Every line of the data below is to be written out again exactly.

Collected data

Start of Block

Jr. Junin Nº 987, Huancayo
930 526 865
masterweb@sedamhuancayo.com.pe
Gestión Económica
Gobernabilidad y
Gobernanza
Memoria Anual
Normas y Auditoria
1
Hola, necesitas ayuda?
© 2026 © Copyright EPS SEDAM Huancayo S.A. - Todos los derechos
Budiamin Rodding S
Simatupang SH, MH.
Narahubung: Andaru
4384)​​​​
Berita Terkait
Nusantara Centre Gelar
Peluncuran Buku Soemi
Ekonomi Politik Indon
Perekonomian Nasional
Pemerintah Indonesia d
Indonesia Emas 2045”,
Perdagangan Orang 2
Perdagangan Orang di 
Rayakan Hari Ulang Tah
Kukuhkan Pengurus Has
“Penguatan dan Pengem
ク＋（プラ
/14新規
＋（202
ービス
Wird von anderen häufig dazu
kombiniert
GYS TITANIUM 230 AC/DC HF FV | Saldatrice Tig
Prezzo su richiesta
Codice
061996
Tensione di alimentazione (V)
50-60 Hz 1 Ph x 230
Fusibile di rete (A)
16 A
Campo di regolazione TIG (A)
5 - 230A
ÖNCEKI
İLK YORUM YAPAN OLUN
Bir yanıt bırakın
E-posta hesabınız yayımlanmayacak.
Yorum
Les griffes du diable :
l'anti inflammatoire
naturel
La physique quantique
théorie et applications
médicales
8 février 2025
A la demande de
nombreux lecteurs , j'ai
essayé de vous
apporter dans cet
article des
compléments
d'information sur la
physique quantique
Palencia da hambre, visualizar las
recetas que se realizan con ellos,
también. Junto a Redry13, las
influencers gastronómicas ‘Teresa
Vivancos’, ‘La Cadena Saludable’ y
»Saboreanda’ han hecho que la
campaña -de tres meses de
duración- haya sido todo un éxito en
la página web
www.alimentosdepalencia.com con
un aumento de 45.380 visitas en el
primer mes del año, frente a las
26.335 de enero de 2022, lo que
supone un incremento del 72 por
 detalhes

End of Block

• Exercise solution:
Jr. Junin Nº 987, Huancayo
930 526 865
masterweb@sedamhuancayo.com.pe
Gestión Económica
Gobernabilidad y
Gobernanza
Memoria Anual
Normas y Auditoria
1
Hola, necesitas ayuda?
© 2026 © Copyright EPS SEDAM Huancayo S.A. - Todos los derechos
Budiamin Rodding S
Simatupang SH, MH.
Narahubung: Andaru
4384)​​​​
Berita Terkait
Nusantara Centre Gelar
Peluncuran Buku Soemi
Ekonomi Politik Indon
Perekonomian Nasional
Pemerintah Indonesia d
Indonesia Emas 2045”,
Perdagangan Orang 2
Perdagangan Orang di 
Rayakan Hari Ulang Tah
Kukuhkan Pengurus Has
“Penguatan dan Pengem
ク＋（プラ
/14新規
＋（202
ービス
Wird von anderen häufig dazu
kombiniert
GYS TITANIUM 230 AC/DC HF FV | Saldatrice Tig
Prezzo su richiesta
Codice
061996
Tensione di alimentazione (V)
50-60 Hz 1 Ph x 230
Fusibile di rete (A)
16 A
Campo di regolazione TIG (A)
5 - 230A
ÖNCEKI
İLK YORUM YAPAN OLUN
Bir yanıt bırakın
E-posta hesabınız yayımlanmayacak.
Yorum
Les griffes du diable :
l'anti inflammatoire
naturel
La physique quantique
théorie et applications
médicales
8 février 2025
A la demande de
nombreux lecteurs , j'ai
essayé de vous
apporter dans cet
article des
compléments
d'information sur la
physique quantique
Palencia da hambre, visualizar las
recetas que se realizan con ellos,
también. Junto a Redry13, las
influencers gastronómicas ‘Teresa
Vivancos’, ‘La Cadena Saludable’ y
»Saboreanda’ han hecho que la
campaña -de tres meses de
duración- haya sido todo un éxito en
la página web
www.alimentosdepalencia.com con
un aumento de 45.380 visitas en el
primer mes del año, frente a las
26.335 de enero de 2022, lo que
supone un incremento del 72 por
 detalhes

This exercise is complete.